Other factors most certainly contributed to a relatively subdued fire year.

From year to year, there are dramatic differences in weather and forest conditions. Last year, the wet winter helped to dampen potential fuel, as did a late-May rain that left vegetation with high levels of moisture throughout the summer.

“The moderate weather pattern this year was very conducive to the [low] totals that we have as far as acres burned,” said Scott McLean, a Cal Fire spokesman. “In 2017 and 2018 you saw hundred-degree weather that was consistent for weeks at a time with winds. This year ...  started out with a good weather pattern. We stayed in that moderate weather pattern, but really no wind.
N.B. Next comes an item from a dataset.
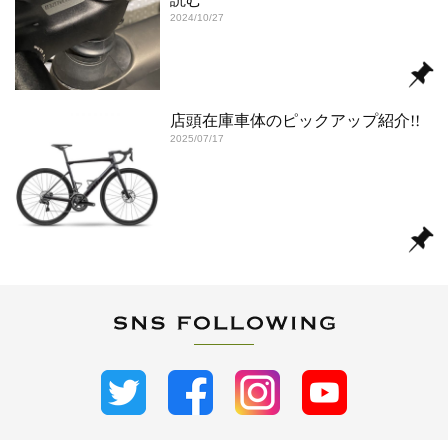
2024/10/27
店頭在庫車体のピックアップ紹介!!
2025/07/17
Until you hit the fall, and then you started seeing fires because the wind picked up.”

California was also lucky, given the risk caused by wind storms repeatedly sweeping across Northern California’s parched chaparral in October and early November, before the region received any rain.

Warming Climate, Intensifying Fires

Whatever the reasons for a less horrifying year — better policy, good weather, luck — it's obviously too early to declare victory, especially with the acceleration of climate change.

“We expect there to be big year-to-year swings in the area burned by fire, even though, in general, climate change is creating upward pressure on fire risk,” said Alex Hall, director of the Center for Climate Science at UCLA.

The Kincade Fire was driven by a series of unique wind events, and while there’s no evidence that climate change is causing stronger winds, Jim Randerson, a climate and ecology scientist at UC Irvine, says global warming could be contributing to a decrease in wind humidity in the fall.

“That decline in humidity increases the fire risk, even if the wind strength remains similar," he said.

Stephanie Herring, a climate scientist with the National Oceanic Atmospheric Administration, says the research is increasingly clear that hotter, drier summer conditions play a big role in wildfires’ increasing intensity. 

Fires are driven by an incredibly complex set of factors,” said Herring, the editor of the Bulletin of the American Meteorological Society’s report on attribution science, which calculates how much climate change contributes to specific natural disasters. “There have been numerous papers now that showed climate change is increasing the risk of wildfires in the West, in particular.”

Which means wildfire is likely going to be an issue for the foreseeable future.